Perhaps you could explain more how using the phrase “process of becoming” informs your personal pedagogy more than the word “experience.”
Not at this stage I couldn’t. I’m still learning what the heck “process of becoming” means. Any suggestions?
One thing I learned from Britzman’s book is that experience is not “given”, but must be interpreted, through reflection or talking about it to someone else. It is thus only in hindsight that experience takes on meaning and value.

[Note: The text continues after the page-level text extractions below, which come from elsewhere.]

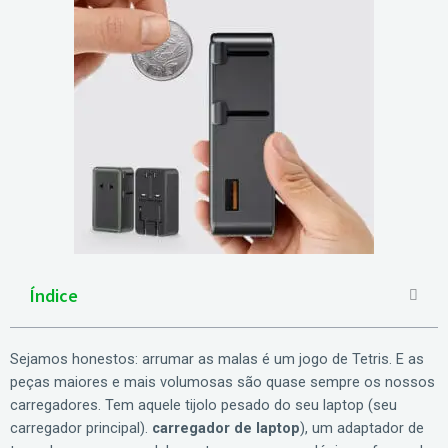
Índice
Sejamos honestos: arrumar as malas é um jogo de Tetris. E as
peças maiores e mais volumosas são quase sempre os nossos
carregadores. Tem aquele tijolo pesado do seu laptop (seu
carregador principal).
carregador de laptop
), um adaptador de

Another thing I learned was the danger of dualistic ways of thinking. Seeing things in terms of dichotomies seems to be something humans do a lot. Perhaps it’s a kind of shortcut? However, dichotomies can preclude or blind one from further, creative, possibilities. In terms of Moodle, while my blog post might give the impression that I attributed a single meaning to my experience with Moodle, I think I realize that it’s not just how Moodle is, but also my own perceptions of what a teacher is and should be (and do) that are ingredients in this mix. A colleague who is re-reading “Teaching as a subversive activity” pointed out to me that grading and giving points (one of the purposes I used Moodle for, and which I complained about for taking up too much time) is often used for coercion. He suggested giving everyone 100. But if my image of a teacher says that “a teacher keeps track of who has done what, and gives fair grades based on performance”, then this “solution” will not help me.